Из-под накидки выпросталась тонкая, бледная до голубизны рука и приопустила тёмные окуляры. Оттуда на меня укоризненно глянули огромные серые глаза.
– Ты обманываешь меня, – сказала Антония. – И тебе должно быть стыдно.
– Ни чуточки, – сказал я. – Мое настоящее имя – Нгаара Тирэнн Тиллантарн.
Я никому об этом еще не говорил. И, тем более, никому не показывал свой заветный медальон. Но других доказательств своей нечеловеческой природы у меня все равно не было.
Антония поднесла медальон к лицу, словно у нее было нехорошо со зрением.
– Это на эхойлане, – вдруг сказала она.
– Я знаю. А вот откуда ты…
– Я изучала историю Великого Разделения.
– И я тоже изучал.
– Но я изучала ее углубленно.
«Зачем?» – хотел было спросить я, но промолчал.
– Эхайнский медальон, – констатировала Антония, возвращая его мне. Пальцы ее были холодные и сухие. Как маленькие змейки. – Может быть. Это ничего не доказывает.
– А я ничего и не собираюсь никому доказывать, – сказал я. – Так мы будем говорить о математике?
Антония кивнула.
Я раскрыл свой видеал, и она снова заворчала, что такого запущенного и захватанного пальцами экрана никогда не видела. А потом заговорила своим скрипучим, пресекающимся голоском, и говорила два часа без остановки, прерываясь на то лишь, чтобы глотнуть апельсинового сока из фляжки. Что же до меня, то я нависал над нею, как самый глупый портовый кран, и не издавал ни звука.

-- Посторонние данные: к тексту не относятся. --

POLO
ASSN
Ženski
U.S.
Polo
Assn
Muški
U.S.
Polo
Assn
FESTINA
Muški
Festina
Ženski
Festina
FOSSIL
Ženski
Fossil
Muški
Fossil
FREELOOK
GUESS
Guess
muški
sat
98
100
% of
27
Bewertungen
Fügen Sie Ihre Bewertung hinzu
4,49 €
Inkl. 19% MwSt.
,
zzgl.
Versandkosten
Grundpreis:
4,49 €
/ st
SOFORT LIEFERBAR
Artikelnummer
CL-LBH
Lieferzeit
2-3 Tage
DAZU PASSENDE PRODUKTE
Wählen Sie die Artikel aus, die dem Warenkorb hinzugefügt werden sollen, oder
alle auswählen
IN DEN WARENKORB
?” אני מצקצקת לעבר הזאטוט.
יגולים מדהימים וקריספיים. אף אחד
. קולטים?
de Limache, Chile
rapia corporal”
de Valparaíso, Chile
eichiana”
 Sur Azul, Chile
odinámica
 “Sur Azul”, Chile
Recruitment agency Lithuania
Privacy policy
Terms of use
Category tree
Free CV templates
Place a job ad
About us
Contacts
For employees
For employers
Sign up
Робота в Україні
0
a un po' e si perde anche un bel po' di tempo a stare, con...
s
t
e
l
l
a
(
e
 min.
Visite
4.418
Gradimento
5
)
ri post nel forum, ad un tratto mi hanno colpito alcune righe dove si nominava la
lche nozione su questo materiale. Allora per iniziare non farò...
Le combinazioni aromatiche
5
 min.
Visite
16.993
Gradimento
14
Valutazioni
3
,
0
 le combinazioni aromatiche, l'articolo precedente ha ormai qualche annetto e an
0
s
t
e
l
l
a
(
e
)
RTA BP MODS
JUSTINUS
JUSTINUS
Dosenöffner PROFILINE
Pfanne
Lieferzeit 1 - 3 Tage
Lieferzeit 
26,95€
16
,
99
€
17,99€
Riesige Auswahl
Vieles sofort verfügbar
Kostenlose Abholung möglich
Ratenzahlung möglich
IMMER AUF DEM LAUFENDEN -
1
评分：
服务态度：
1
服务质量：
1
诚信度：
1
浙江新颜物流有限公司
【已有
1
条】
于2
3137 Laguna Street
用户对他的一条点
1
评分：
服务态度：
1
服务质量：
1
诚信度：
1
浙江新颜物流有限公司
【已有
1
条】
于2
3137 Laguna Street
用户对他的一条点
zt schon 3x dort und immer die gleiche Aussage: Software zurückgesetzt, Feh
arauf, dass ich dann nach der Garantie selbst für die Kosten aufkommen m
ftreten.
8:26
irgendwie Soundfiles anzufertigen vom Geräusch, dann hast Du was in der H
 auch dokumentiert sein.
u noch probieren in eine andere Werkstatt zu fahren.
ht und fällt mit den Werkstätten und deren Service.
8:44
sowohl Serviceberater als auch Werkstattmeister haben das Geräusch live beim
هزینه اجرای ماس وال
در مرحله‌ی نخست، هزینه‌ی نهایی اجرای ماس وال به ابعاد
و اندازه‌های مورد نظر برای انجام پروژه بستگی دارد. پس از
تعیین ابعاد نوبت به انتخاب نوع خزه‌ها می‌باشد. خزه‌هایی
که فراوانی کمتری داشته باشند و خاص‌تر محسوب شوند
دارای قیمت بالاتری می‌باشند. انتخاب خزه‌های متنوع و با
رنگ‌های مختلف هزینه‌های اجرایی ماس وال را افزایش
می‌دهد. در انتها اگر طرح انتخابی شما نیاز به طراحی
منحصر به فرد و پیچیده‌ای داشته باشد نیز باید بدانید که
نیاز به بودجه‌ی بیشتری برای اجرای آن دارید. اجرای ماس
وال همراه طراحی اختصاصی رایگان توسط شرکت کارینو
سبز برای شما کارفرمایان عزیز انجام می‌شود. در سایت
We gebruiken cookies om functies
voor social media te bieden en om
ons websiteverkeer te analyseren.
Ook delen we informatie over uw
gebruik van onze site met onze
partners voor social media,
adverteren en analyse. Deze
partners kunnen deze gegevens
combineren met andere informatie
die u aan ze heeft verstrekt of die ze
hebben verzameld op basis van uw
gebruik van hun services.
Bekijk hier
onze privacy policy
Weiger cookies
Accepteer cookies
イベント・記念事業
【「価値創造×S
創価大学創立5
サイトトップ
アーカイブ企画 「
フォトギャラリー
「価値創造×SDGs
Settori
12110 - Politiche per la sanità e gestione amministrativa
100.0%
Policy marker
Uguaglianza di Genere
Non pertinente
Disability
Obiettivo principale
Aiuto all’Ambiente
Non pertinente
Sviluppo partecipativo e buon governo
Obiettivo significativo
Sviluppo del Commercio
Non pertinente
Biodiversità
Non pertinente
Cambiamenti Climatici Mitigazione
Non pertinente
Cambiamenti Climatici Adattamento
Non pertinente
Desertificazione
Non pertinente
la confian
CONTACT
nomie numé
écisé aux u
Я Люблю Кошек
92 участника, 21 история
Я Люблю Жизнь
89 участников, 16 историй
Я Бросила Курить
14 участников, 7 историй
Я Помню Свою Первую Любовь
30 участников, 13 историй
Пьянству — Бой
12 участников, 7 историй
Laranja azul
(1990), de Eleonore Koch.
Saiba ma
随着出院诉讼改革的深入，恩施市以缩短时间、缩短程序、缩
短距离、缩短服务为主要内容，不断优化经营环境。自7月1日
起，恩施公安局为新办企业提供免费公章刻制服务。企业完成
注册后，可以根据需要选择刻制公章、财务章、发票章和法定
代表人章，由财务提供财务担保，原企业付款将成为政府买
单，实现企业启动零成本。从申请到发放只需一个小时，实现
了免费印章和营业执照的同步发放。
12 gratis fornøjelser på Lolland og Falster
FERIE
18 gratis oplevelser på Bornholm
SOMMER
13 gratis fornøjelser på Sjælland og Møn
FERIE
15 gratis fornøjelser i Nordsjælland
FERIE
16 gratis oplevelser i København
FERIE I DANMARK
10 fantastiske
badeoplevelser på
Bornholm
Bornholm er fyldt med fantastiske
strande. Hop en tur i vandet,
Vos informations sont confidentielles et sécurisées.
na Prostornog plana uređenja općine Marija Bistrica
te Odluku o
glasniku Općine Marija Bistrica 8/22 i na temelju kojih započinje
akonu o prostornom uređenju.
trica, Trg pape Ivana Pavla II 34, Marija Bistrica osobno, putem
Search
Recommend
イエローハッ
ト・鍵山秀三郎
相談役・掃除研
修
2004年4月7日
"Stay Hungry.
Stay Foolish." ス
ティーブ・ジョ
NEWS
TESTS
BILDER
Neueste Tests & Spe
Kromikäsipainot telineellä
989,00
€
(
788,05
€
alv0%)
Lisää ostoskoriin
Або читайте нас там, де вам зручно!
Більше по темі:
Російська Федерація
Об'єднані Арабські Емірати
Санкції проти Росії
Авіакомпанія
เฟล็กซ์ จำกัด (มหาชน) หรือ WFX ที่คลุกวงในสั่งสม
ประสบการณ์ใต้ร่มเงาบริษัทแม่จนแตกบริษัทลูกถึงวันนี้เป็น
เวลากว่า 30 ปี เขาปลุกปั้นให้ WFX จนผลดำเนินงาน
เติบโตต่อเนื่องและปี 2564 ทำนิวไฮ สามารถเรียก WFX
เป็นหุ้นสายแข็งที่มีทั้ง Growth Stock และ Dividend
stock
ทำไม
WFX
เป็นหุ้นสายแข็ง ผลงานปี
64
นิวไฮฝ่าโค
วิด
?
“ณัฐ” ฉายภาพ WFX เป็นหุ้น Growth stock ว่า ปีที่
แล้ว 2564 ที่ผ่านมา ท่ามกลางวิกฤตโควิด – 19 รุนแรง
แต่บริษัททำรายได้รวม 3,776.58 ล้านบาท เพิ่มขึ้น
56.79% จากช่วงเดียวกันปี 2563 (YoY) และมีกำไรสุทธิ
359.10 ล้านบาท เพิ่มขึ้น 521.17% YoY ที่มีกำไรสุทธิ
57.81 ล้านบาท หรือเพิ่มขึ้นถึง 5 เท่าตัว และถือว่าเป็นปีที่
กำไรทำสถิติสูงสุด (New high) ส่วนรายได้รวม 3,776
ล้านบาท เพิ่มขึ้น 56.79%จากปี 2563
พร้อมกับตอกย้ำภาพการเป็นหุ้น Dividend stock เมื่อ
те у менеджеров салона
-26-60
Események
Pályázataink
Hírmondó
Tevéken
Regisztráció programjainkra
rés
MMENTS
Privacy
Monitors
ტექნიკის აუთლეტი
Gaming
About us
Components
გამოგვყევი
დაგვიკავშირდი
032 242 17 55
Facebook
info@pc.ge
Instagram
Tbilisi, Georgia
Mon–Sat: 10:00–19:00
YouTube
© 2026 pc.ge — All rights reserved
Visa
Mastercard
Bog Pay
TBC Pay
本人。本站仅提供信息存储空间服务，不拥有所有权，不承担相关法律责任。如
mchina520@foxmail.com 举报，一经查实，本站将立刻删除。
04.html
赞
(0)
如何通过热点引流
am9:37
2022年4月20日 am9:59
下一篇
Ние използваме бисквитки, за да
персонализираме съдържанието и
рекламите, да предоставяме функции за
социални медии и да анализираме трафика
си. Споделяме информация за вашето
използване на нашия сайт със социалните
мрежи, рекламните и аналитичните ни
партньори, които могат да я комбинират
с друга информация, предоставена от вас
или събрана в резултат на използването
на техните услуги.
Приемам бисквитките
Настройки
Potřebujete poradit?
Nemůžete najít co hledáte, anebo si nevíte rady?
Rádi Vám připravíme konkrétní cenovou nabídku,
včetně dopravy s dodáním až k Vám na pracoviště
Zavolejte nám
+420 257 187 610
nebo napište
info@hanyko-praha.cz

Она разбиралась в полиметрической математике ничуть не хуже Чучо. Но, в отличие от него, могла объяснять, а не просто шипеть, шерудить конечностями и ругаться. Быть может, она разбиралась в предмете не хуже самой Марии Санчес. Половины ее слов я все равно не понимал, но кое-что вдруг само собой, словно по волшебству, сделалось доступным и даже банальным. Это было удивительно.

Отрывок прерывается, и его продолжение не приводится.